Problem details:
Retype the material exactly, ending with the line containing "and textiles provide".

Supplied records:
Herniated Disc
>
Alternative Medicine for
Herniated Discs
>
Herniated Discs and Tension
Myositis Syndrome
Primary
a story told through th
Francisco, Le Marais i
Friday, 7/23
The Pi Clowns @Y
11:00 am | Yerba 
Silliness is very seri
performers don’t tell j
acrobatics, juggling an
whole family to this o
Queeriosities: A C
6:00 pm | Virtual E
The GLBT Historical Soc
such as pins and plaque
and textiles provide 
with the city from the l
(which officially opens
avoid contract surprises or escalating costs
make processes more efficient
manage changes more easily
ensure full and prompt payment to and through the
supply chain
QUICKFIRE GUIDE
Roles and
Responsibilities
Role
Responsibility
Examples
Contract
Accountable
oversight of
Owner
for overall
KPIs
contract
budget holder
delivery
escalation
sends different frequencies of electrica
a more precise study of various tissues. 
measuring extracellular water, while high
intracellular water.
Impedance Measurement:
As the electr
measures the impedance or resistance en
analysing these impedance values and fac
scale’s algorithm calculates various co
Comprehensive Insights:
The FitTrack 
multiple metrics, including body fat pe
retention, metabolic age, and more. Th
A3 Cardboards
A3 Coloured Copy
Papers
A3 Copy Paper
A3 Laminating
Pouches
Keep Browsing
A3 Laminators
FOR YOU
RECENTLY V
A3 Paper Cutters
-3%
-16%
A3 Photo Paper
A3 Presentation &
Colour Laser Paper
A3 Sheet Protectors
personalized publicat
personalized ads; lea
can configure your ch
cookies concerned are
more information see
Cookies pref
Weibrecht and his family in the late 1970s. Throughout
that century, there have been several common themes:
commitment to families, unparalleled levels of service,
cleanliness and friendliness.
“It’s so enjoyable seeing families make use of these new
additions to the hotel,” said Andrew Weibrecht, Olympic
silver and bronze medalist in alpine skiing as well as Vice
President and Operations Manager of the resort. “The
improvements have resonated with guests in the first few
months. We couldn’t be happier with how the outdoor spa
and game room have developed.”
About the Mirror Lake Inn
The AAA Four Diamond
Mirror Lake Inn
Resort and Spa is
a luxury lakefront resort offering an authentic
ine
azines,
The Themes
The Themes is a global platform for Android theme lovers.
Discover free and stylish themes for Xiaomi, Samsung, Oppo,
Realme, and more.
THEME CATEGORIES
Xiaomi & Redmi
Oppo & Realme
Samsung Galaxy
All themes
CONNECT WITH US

Solved exercise:
Herniated Disc
>
Alternative Medicine for
Herniated Discs
>
Herniated Discs and Tension
Myositis Syndrome
Primary
a story told through th
Francisco, Le Marais i
Friday, 7/23
The Pi Clowns @Y
11:00 am | Yerba 
Silliness is very seri
performers don’t tell j
acrobatics, juggling an
whole family to this o
Queeriosities: A C
6:00 pm | Virtual E
The GLBT Historical Soc
such as pins and plaque
and textiles provide 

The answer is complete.